D’autres familles activent totalement leur tendance au changement, s'ouvrant exagérément à la société d'accueil. Dans ce cas, un fonctionnement chaotique peut s'instaurer, laissant chez les membres de la famille, spécialement chez les enfants et les adolescents, un sentiment de non-appartenance qui pourra aboutir à des troubles graves de l'identité.

Une adaptation adéquate et qui permettrait de mettre en place toutes les caractéristiques et aptitudes résilientes (estime de soi, humour, capacités à se projeter dans l’avenir, ...) serait de trouver un équilibre entre ces deux tendances culturelles.

1.3.2. Sens de la migration et résilience familiale

(1) Les ressources culturelles, religieuses et les revendications politiques : Le vécu culturel et religieux de la famille et la représentativité ethnique dans le pays d’accueil favorisent un microcosme semblable à ce qu’elle connaissait auparavant et permet de rompre l’isolement dans un premier temps. Les attitudes culturelles envers la violence pourraient également jouer un rôle potentiel dans la réaction de l’enfant face à l’adversité extrême, tels que les traumatismes de guerre ou la maltraitance.

Nous remarquons que la religion des familles primo-arrivantes peut jouer ici un rôle fondamental.
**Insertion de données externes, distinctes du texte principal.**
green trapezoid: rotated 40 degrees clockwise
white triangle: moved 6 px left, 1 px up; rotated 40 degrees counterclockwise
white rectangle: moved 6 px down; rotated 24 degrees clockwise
Pour beaucoup de parents primo-arrivants interviewés, le recours à leur foi est primordial pour surmonter les épreuves.

Les associations ethniques, en aidant les personnes originaires d’une même région à trouver un sens à leur migration et à préserver un sentiment identitaire et leur culture, favorisent grandement la résilience des familles primo-arrivantes.
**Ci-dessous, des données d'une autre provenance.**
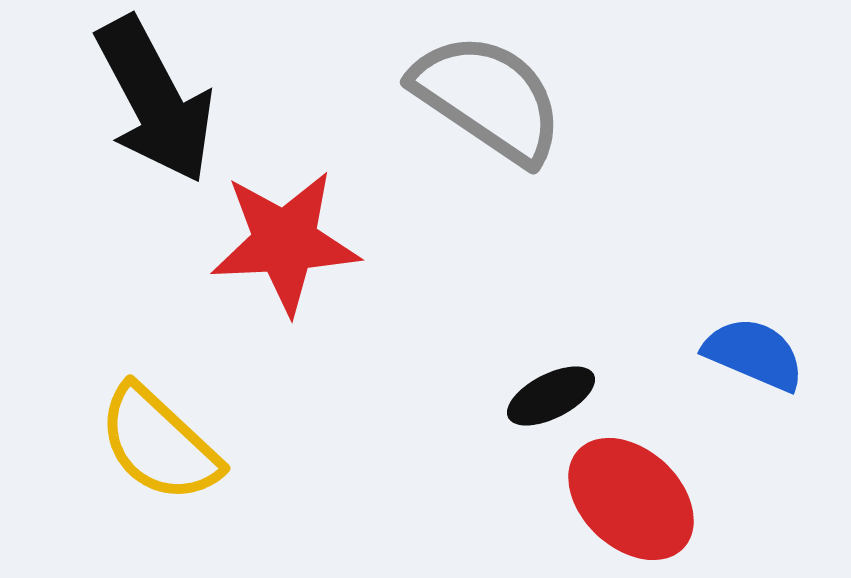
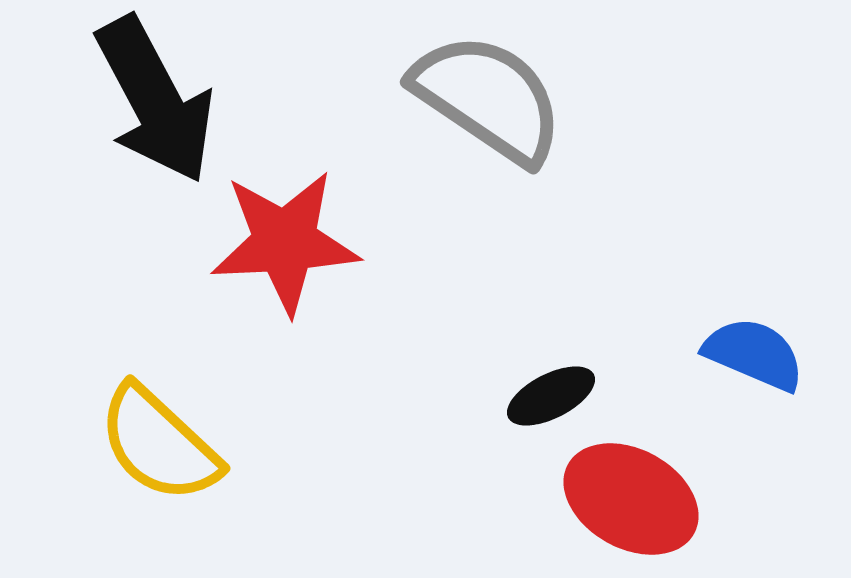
red ellipse: rotated 14 degrees counterclockwise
(2) Le rôle du pays d’accueil : Le monde intime des familles qui ont vécu des traumatismes dépend aussi du monde intime des personnes à qui elles se confieront et de la charge affective que le discours social attribue à ce qu’elles ont vécu. La façon dont on a écouté leur histoire à l’office des étrangers ou dont on les regarde en tant que professionnels a une influence sur leur résilience.

(3) Conflits de valeurs à l’école et résilience : Les parents doivent évaluer leurs propres croyances et valeurs, ainsi que celles de leur société d’adoption, pour tenter de déterminer ce qui sera « le mieux » pour leurs enfants.

Parce qu’elles ne connaissent pas bien le « système » belge ou parce qu’elles ressentent un rejet de leur propre culture, les familles primo-arrivantes éprouvent des difficultés à composer avec les conflits de croyances, valeurs et pratiques.

L'école tient une place très importante dans l'environnement de l'enfant primo-arrivant. A travers son discours, il se «découvre étranger», appartenant à un groupe «chargé» de stéréotypes défavorables. Il peut alors connaître des troubles de l'identité liés aux ruptures et aux changements, et aux difficultés d'identification à des modèles occidentaux.

Enfin, le choc culturel peut aussi exister chez les enseignants face à la diversité des cultures et des religions en présence dans leur école.